• What the task requires
Look through the data below. Show each line where the string "Album" occurs.

»»

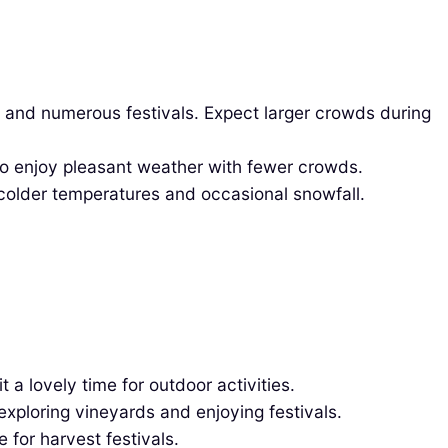
 and numerous festivals. Expect larger crowds during
 to enjoy pleasant weather with fewer crowds.
older temperatures and occasional snowfall.
 lovely time for outdoor activities.
xploring vineyards and enjoying festivals.
 for harvest festivals.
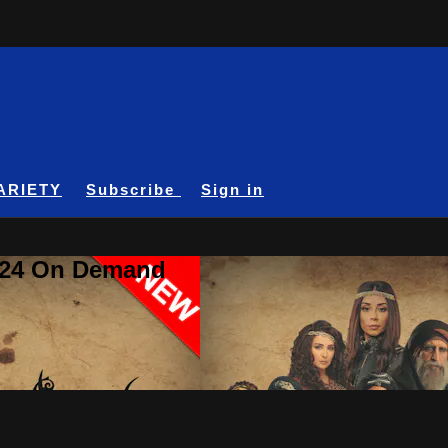
ARIETY
Subscribe
Sign in
A24 On Demand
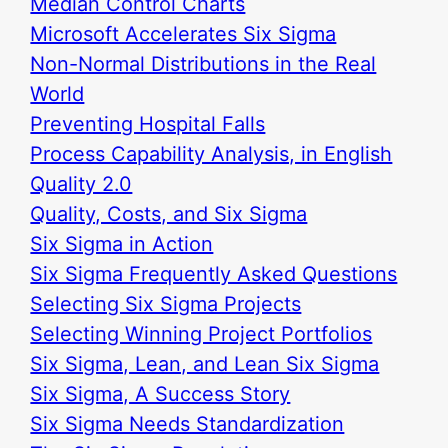
Median Control Charts
Microsoft Accelerates Six Sigma
Non-Normal Distributions in the Real
World
Preventing Hospital Falls
Process Capability Analysis, in English
Quality 2.0
Quality, Costs, and Six Sigma
Six Sigma in Action
Six Sigma Frequently Asked Questions
Selecting Six Sigma Projects
Selecting Winning Project Portfolios
Six Sigma, Lean, and Lean Six Sigma
Six Sigma, A Success Story
Six Sigma Needs Standardization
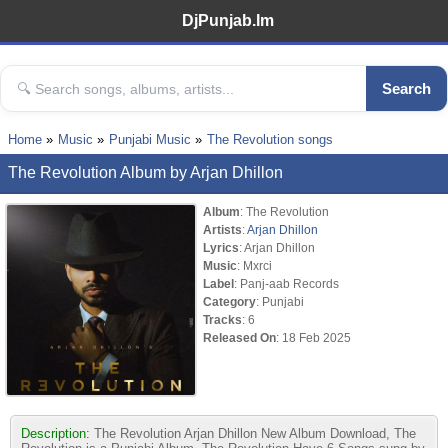
DjPunjab.Im
Search
Home
Music
Punjabi Music
The Revolution songs
The Revolution Album by Arjan Dhillon
Album
: The Revolution
Artists
:
Arjan Dhillon
Lyrics
: Arjan Dhillon
Music
: Mxrci
Label
: Panj-aab Records
Category
: Punjabi
Tracks
: 6
Released On
: 18 Feb 2025
Description:
The Revolution Arjan Dhillon New Album Download, The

««

• Task response
The Revolution Album by Arjan Dhillon
Album
The Revolution Arjan Dhillon New Album Download, The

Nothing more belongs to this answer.